I have been trying to look at Pyk2 phosphorylation in my cells (human monocyte derived macrophages) for about a year via Western Blot, and am having a massive amount of difficulty doing so. I have been using the CST Phospho-Pyk2 (Tyr402) antibody on whole cell lysates, but the non-specificity of the antibody has made this nearly impossible. I often get different banding patterns and bands that are impossible to analyze, in spite of using the same protocol across all experiments. Recently we have tried to perform IP experiments using the CST total Pyk2 antibody, but we are having difficulties enriching the protein.

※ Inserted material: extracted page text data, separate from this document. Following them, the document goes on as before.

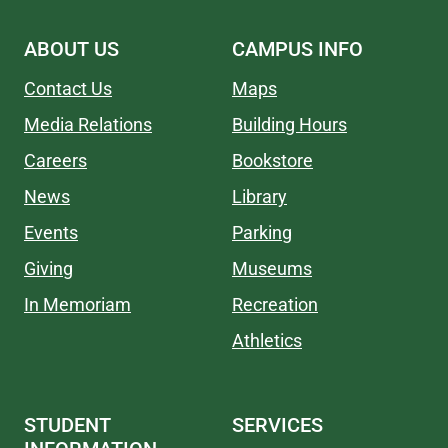
ABOUT US
CAMPUS INFO
Contact Us
Maps
Media Relations
Building Hours
Careers
Bookstore
News
Library
Events
Parking
Giving
Museums
In Memoriam
Recreation
Athletics
STUDENT
SERVICES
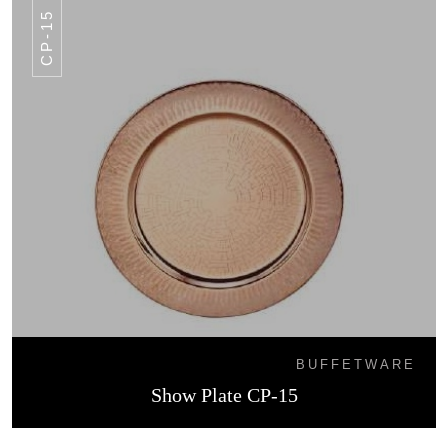
CP-15
BUFFETWARE
Show Plate CP-15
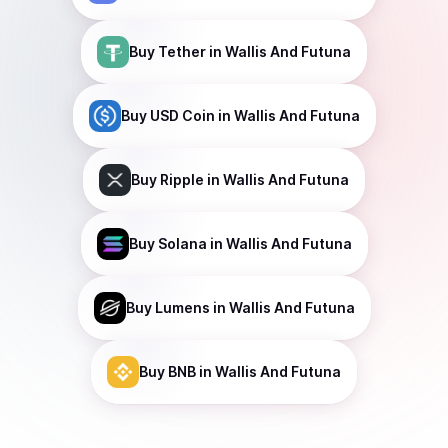
Buy
Tether
in Wallis And Futuna
Buy
USD Coin
in Wallis And Futuna
Buy
Ripple
in Wallis And Futuna
Buy
Solana
in Wallis And Futuna
Buy
Lumens
in Wallis And Futuna
Buy
BNB
in Wallis And Futuna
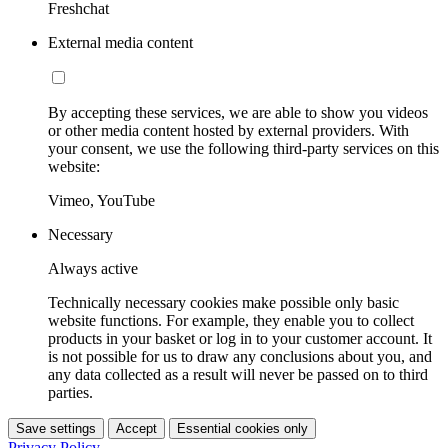
Freshchat
External media content
By accepting these services, we are able to show you videos
or other media content hosted by external providers. With
your consent, we use the following third-party services on this
website:
Vimeo, YouTube
Necessary
Always active
Technically necessary cookies make possible only basic
website functions. For example, they enable you to collect
products in your basket or log in to your customer account. It
is not possible for us to draw any conclusions about you, and
any data collected as a result will never be passed on to third
parties.
Save settings
Accept
Essential cookies only
Privacy Policy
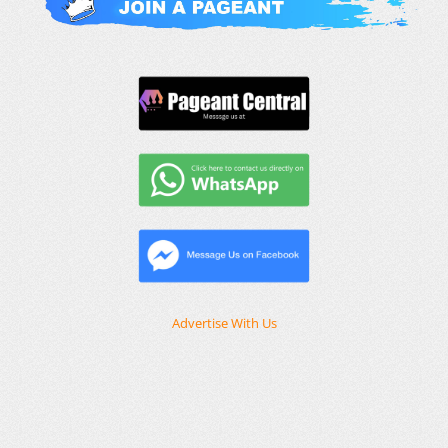
Advertise With Us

I have seen many papers looking at this target and using western blots and IP; however, the methods for many of these are incomplete or do not give enough information on buffers, isolation conditions, etc, for me to try and repeat them. Moreover, papers that perform Western blots on whole-cell lysates do not show the un-cropped blot, so I cannot compare our banding pattern. I have spoken to CST multiple times, but they have not been able to help us address our questions or optimize our workflow. This protein is present and active in our cell line; this has been demonstrated in multiple papers (unfortunately, they are over 10 years old and again, have incomplete methods).

Does anyone have experience working with this target, and a protocol or suggestions to optimize how we do things. Alternatively, are there other ways people have looked at Pyk2 activation (i.e. via IF), and what antibodies/protocols have they used? Any help is greatly appreciated.